Godínez-Rubí M, Rojas-Mayorquín AE, Ortuño-Sahagún D - Oxid Med Cell Longev (2013)

Bottom Line: Therefore, reducing oxidative stress (OS) and downregulating the inflammatory response are options that merit consideration as potential therapeutic targets for ischemic stroke.Consequently, agents capable of modulating both elements will constitute promising therapeutic solutions because clinically effective neuroprotectants have not yet been discovered and no specific therapy for stroke is available to date.In the present paper, we focus on the role of NOD as possible neuroprotective therapeutic agents for ischemia/reperfusion treatment.
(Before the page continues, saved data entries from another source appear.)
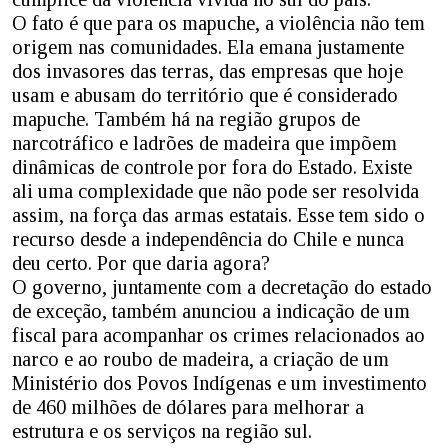
O fato é que para os mapuche, a violência não tem
origem nas comunidades. Ela emana justamente
dos invasores das terras, das empresas que hoje
usam e abusam do território que é considerado
mapuche. Também há na região grupos de
narcotráfico e ladrões de madeira que impõem
dinâmicas de controle por fora do Estado. Existe
ali uma complexidade que não pode ser resolvida
assim, na força das armas estatais. Esse tem sido o
recurso desde a independência do Chile e nunca
deu certo. Por que daria agora?
O governo, juntamente com a decretação do estado
de exceção, também anunciou a indicação de um
fiscal para acompanhar os crimes relacionados ao
narco e ao roubo de madeira, a criação de um
Ministério dos Povos Indígenas e um investimento
de 460 milhões de dólares para melhorar a
estrutura e os serviços na região sul.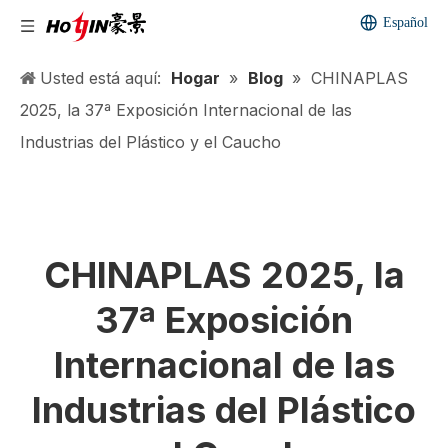
Español
Usted está aquí:
Hogar
»
Blog
»
CHINAPLAS
2025, la 37ª Exposición Internacional de las
Industrias del Plástico y el Caucho
CHINAPLAS 2025, la
37ª Exposición
Internacional de las
Industrias del Plástico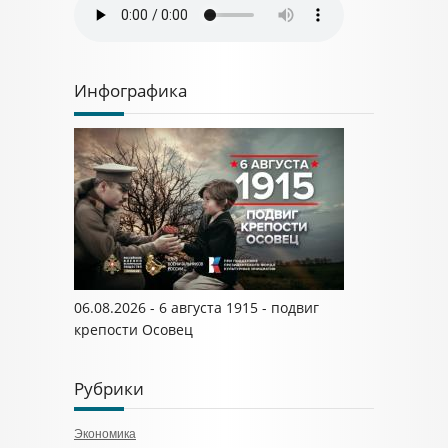
Инфографика
06.08.2026 - 6 августа 1915 - подвиг
крепости Осовец
Рубрики
Экономика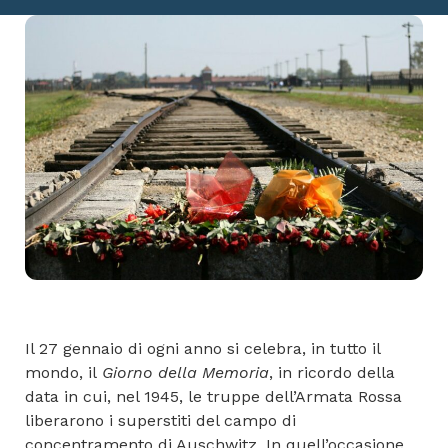
Il 27 gennaio di ogni anno si celebra, in tutto il
mondo, il
Giorno della Memoria
, in ricordo della
data in cui, nel 1945, le truppe dell’Armata Rossa
liberarono i superstiti del campo di
concentramento di Auschwitz. In quell’occasione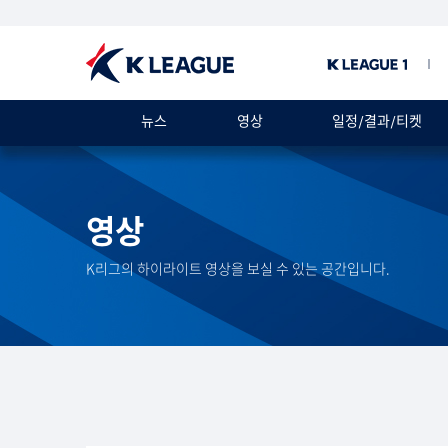
뉴스
영상
일정/결과/티켓
영상
K리그의 하이라이트 영상을 보실 수 있는 공간입니다.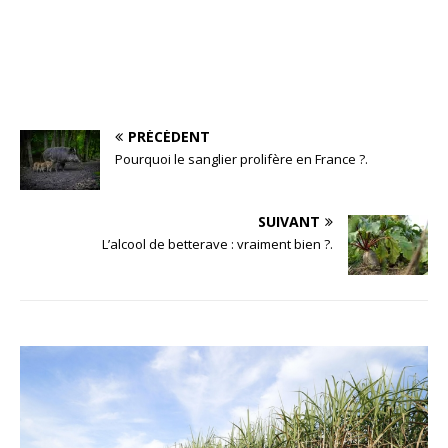
PRÉCÉDENT
Pourquoi le sanglier prolifère en France ?.
SUIVANT
L’alcool de betterave : vraiment bien ?.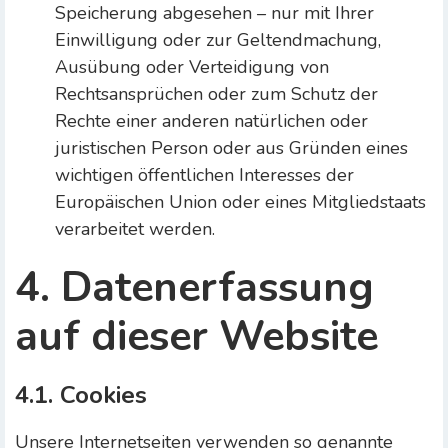
Speicherung abgesehen – nur mit Ihrer
Einwilligung oder zur Geltendmachung,
Ausübung oder Verteidigung von
Rechtsansprüchen oder zum Schutz der
Rechte einer anderen natürlichen oder
juristischen Person oder aus Gründen eines
wichtigen öffentlichen Interesses der
Europäischen Union oder eines Mitgliedstaats
verarbeitet werden.
4. Datenerfassung
auf dieser Website
4.1. Cookies
Unsere Internetseiten verwenden so genannte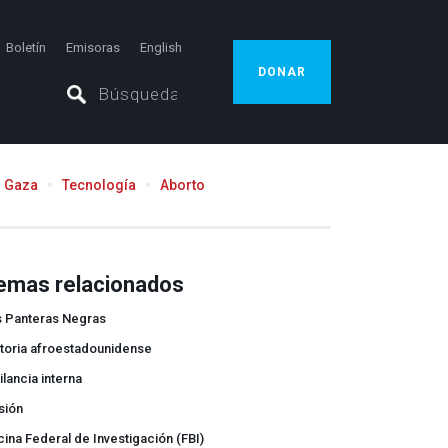
Boletín
Emisoras
English
DONAR
Gaza
Tecnología
Aborto
emas relacionados
s Panteras Negras
toria afroestadounidense
ilancia interna
sión
cina Federal de Investigación (FBI)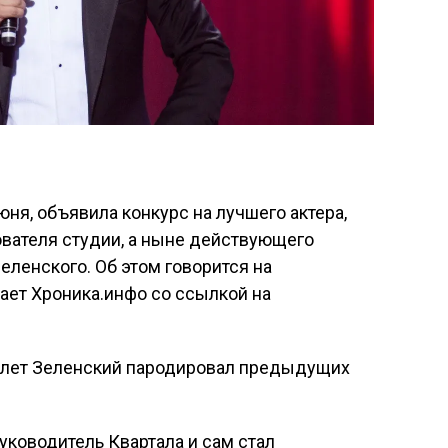
июня, объявила конкурс на лучшего актера,
ователя студии, а ныне действующего
ленского. Об этом говорится на
ает Хроника.инфо со ссылкой на
х лет Зеленский пародировал предыдущих
уководитель Квартала и сам стал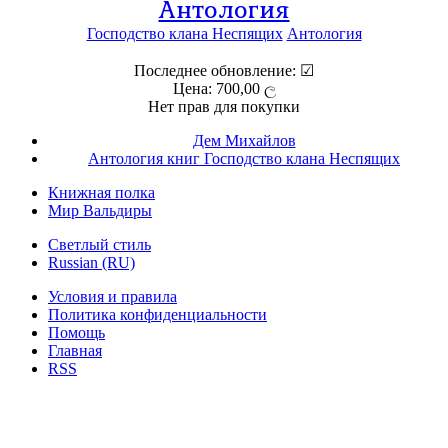
Антология
Господство клана Неспящих
Антология
Последнее обновление: ☑
Цена: 700,00 ල
Нет прав для покупки
Дем Михайлов
Антология книг Господство клана Неспящих
Книжная полка
Мир Вальдиры
Светлый стиль
Russian (RU)
Условия и правила
Политика конфиденциальности
Помощь
Главная
RSS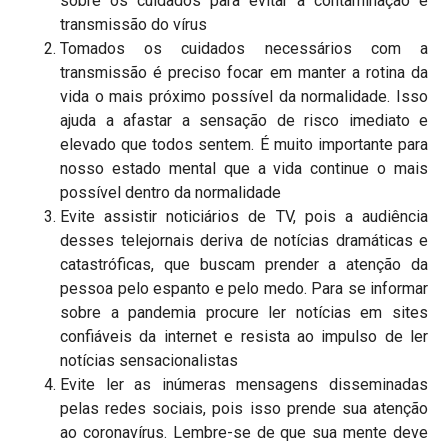
sobre os cuidados para evitar a contaminação e
transmissão do vírus
Tomados os cuidados necessários com a
transmissão é preciso focar em manter a rotina da
vida o mais próximo possível da normalidade. Isso
ajuda a afastar a sensação de risco imediato e
elevado que todos sentem. É muito importante para
nosso estado mental que a vida continue o mais
possível dentro da normalidade
Evite assistir noticiários de TV, pois a audiência
desses telejornais deriva de notícias dramáticas e
catastróficas, que buscam prender a atenção da
pessoa pelo espanto e pelo medo. Para se informar
sobre a pandemia procure ler notícias em sites
confiáveis da internet e resista ao impulso de ler
notícias sensacionalistas
Evite ler as inúmeras mensagens disseminadas
pelas redes sociais, pois isso prende sua atenção
ao coronavírus. Lembre-se de que sua mente deve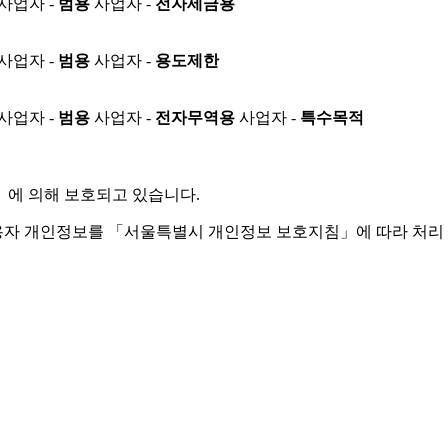
사업자 -
범용
사업자 -
전자세금용
사업자 -
범용
사업자 -
용도제한
사업자 -
범용
사업자 -
전자무역용
사업자 -
특수목적
」
에 의해 보호되고 있습니다.
용자 개인정보를 「서울특별시 개인정보 보호지침」에 따라 처리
View Article: PubMed Central - PubMed

Affiliation: Laboratorio de Desarrollo y Regeneración Neural, Instituto de Neurobiología, Departamento de Biología Celular y Molecular, CUCBA, Universidad de Guadalajara, camino Ing. R. Padilla Sánchez, 2100, Las Agujas, 44600 Zapopan, JAL, Mexico.

ABSTRACT
Cerebral ischemia initiates a cascade of detrimental events including glutamate-associated excitotoxicity, intracellular calcium accumulation, formation of Reactive oxygen species (ROS), membrane lipid degradation, and DNA damage, which lead to the disruption of cellular homeostasis and structural damage of ischemic brain tissue. Cerebral ischemia also triggers acute inflammation, which exacerbates primary brain damage. Therefore, reducing oxidative stress (OS) and downregulating the inflammatory response are options that merit consideration as potential therapeutic targets for ischemic stroke. Consequently, agents capable of modulating both elements will constitute promising therapeutic solutions because clinically effective neuroprotectants have not yet been discovered and no specific therapy for stroke is available to date. Because of their ability to modulate both oxidative stress and the inflammatory response, much attention has been focused on the role of nitric oxide donors (NOD) as neuroprotective agents in the pathophysiology of cerebral ischemia-reperfusion injury. Given their short therapeutic window, NOD appears to be appropriate for use during neurosurgical procedures involving transient arterial occlusions, or in very early treatment of acute ischemic stroke, and also possibly as complementary treatment for neurodegenerative diseases such as Parkinson or Alzheimer, where oxidative stress is an important promoter of damage. In the present paper, we focus on the role of NOD as possible neuroprotective therapeutic agents for ischemia/reperfusion treatment.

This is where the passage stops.